§ Exercise goal:
In the data below, the answer is the run of lines from the line containing "Questions relating to this article?" through the line containing "Ondernemersplein (Dutch)", both included; print it exactly and nothing else.

::: Provided information :::

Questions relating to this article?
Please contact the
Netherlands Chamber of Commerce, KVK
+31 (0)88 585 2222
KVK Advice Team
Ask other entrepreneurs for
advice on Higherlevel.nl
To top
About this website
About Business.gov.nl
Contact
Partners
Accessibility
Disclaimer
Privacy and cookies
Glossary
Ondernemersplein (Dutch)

:::
::: Provided information :::

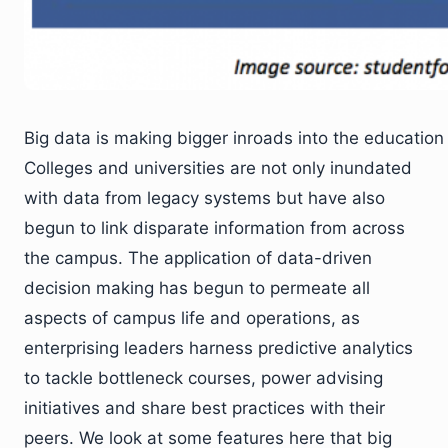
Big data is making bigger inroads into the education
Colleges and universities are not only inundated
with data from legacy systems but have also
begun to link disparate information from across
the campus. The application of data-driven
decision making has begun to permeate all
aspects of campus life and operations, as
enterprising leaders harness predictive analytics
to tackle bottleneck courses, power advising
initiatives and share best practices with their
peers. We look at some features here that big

:::
::: Provided information :::

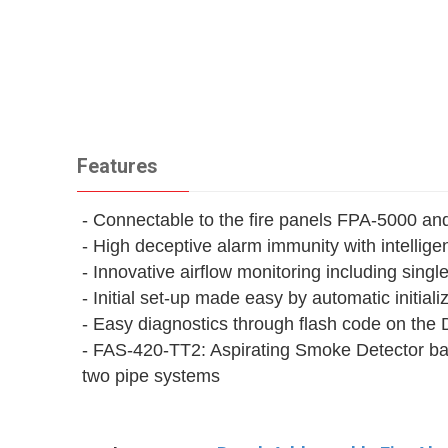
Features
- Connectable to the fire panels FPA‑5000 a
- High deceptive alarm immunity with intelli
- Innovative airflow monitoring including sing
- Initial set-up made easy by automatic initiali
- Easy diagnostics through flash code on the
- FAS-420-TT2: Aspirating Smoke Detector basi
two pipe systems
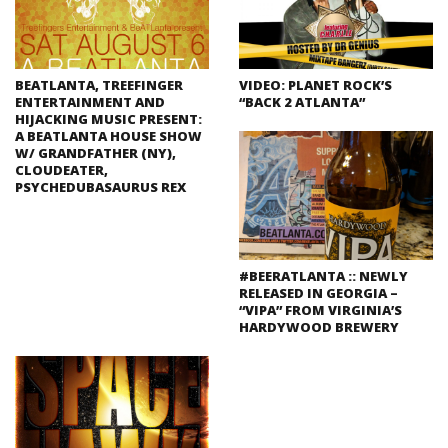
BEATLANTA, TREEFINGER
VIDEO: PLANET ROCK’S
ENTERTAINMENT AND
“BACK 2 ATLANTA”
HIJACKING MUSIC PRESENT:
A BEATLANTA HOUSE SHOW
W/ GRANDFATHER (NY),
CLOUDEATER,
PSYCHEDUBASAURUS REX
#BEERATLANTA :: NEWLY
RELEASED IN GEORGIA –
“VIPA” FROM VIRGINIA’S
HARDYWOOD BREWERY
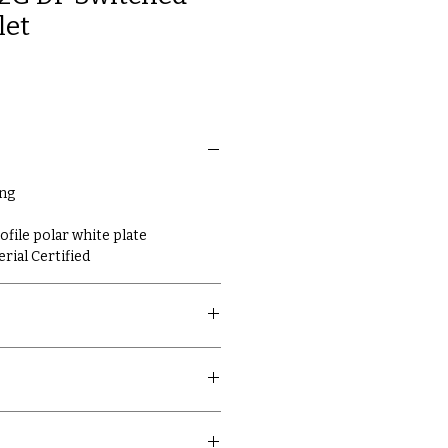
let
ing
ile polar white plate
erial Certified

:::

§ Completed exercise:
Questions relating to this article?
Please contact the
Netherlands Chamber of Commerce, KVK
+31 (0)88 585 2222
KVK Advice Team
Ask other entrepreneurs for
advice on Higherlevel.nl
To top
About this website
About Business.gov.nl
Contact
Partners
Accessibility
Disclaimer
Privacy and cookies
Glossary
Ondernemersplein (Dutch)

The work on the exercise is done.